Martínez respondió que “hay que sostener esta transición energética y bajar la huella de carbono”, y añadió que “los biocombustibles son una de las herramientas que hay que desarrollar en materia de transición energética”, porque “nuestra matriz es en base a gas”.

Por su parte, Juan Manuel López (Coalición Cívica) consideró que “necesitamos más información para definir un nuevo régimen para poder evaluar esta política pública y tener un diagnóstico completo”. “Para evaluar los escenarios futuros tenemos que contar con datos”, insistió.

Desde el oficialismo, el pampeano Ariel Rauschenberger y el puntano Carlos Ponce pidieron atender más explícitamente en la ley el tema de la distancia al puerto. “En la fijación del precio es necesario el reconocimiento de los costos de transporte” porque eso “afecta la igualdad de oportunidades”, dijo Rauschenberger.

Por el Interbloque Federal, el salteño Andrés Zottos reconoció que para su provincia “y para el norte azucarero, todo lo que pidió el sector se ha cumplido”. “No podemos debatir quién gana o quién pierde porque estamos en un año electoral. Tenemos que buscar los equilibrios necesarios para garantizar inversiones”, enfatizó, y confesó su temor de que el tema se termine judicializando.
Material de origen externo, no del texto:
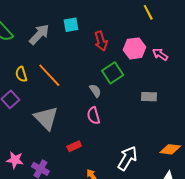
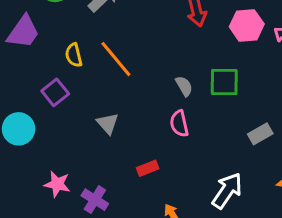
green square: (113, 73) -> (224, 82), moved, turned 30
gray rectangle: (149, 97) -> (260, 134), moved, turned -35
gray triangle: (46, 118) -> (108, 124), size x0.6

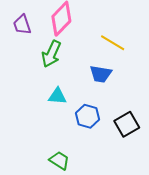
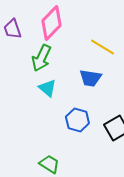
cyan triangle: (57, 96) -> (47, 88), moved, turned 36

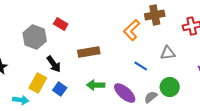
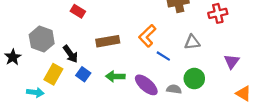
orange L-shape: (132, 30) -> (147, 36), moved
gray hexagon: (35, 37) -> (42, 39), moved
blue square: (60, 89) -> (83, 74), moved
gray semicircle: (151, 97) -> (174, 89), turned 48

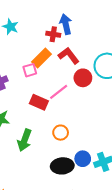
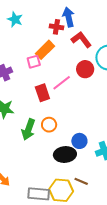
red L-shape: (69, 56) -> (81, 40), moved
red rectangle: (39, 102) -> (42, 93), turned 48
orange circle: (61, 133) -> (49, 125), moved
blue circle: (83, 159) -> (79, 141), moved

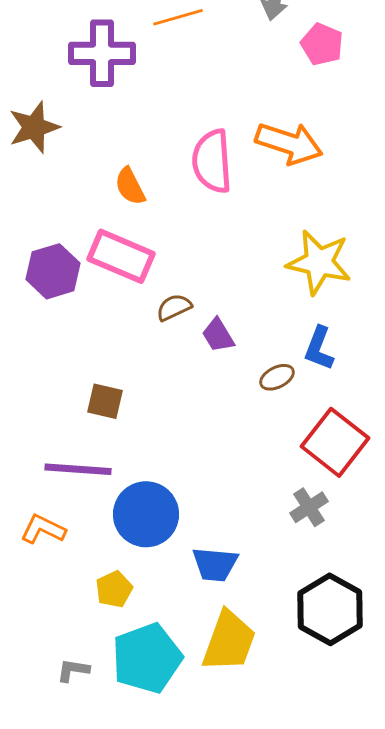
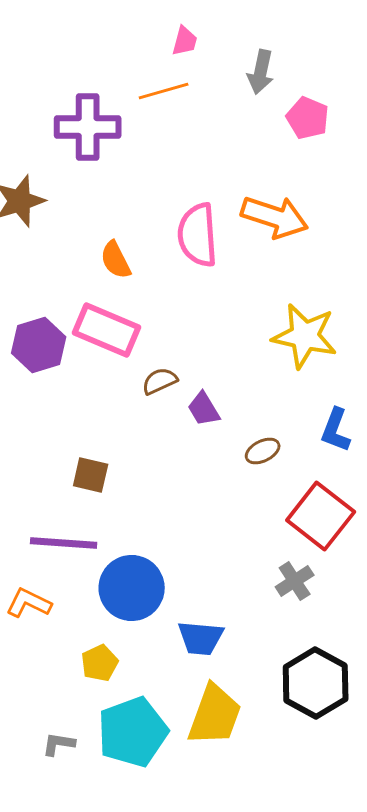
blue L-shape: (319, 348) -> (336, 430), moved

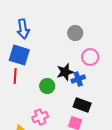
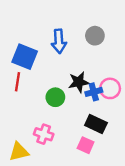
blue arrow: (23, 29) -> (59, 41), moved
pink circle: (90, 57) -> (110, 88), moved
pink cross: (40, 117) -> (44, 134), turned 35

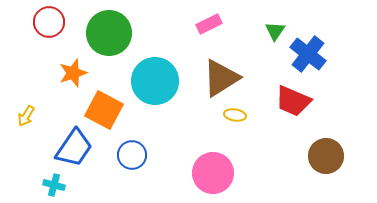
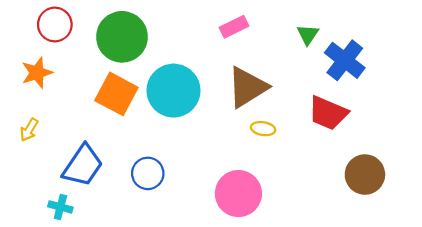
orange star: (73, 73) -> (37, 73), moved
orange square: (104, 110) -> (116, 94), moved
Hacia el final, el santafesino Luis Contigiani (Frente Progresista Cívico y Social) subrayó que “la baja del corte de biodiesel es un error. Es cierto que en los últimos ocho, nueve, diez años todo el sector no ha producido más allá del 5%, el 7%, pero no se olviden que esos sectores venían de tener los precios congelados, y no se necesitó modificar ley: colocaron a las pymes del biodiesel al borde de la desaparición durante el gobierno anterior”.

La vigencia de la ley

Al inicio del plenario de comisiones, el diputado mendocino Omar De Marchi (Pro) consideró “improcedente” el decreto de prórroga de la ley vigente (el 322/21), publicado el último lunes en el Boletín Oficial.

Según recordó De Marchi, la Ley 26.093 “fue sancionada el 12 de mayo de 2006 y le dada una vigencia de 15 años, por lo tanto vencía el 11 de mayo de 2021, pero le daba una posibilidad al Ejecutivo de tomar una fecha alternativa para la vigencia de 15 años, a partir del primer día del cuarto año de entrada en vigencia, o sea el 1ro de enero de 2010”.

“De tomar esta segunda fecha, la ley debía estar vigente hasta el 31 de diciembre de 2024. La ley no da opciones intermedias para sancionar prórrogas”, dijo el legislador.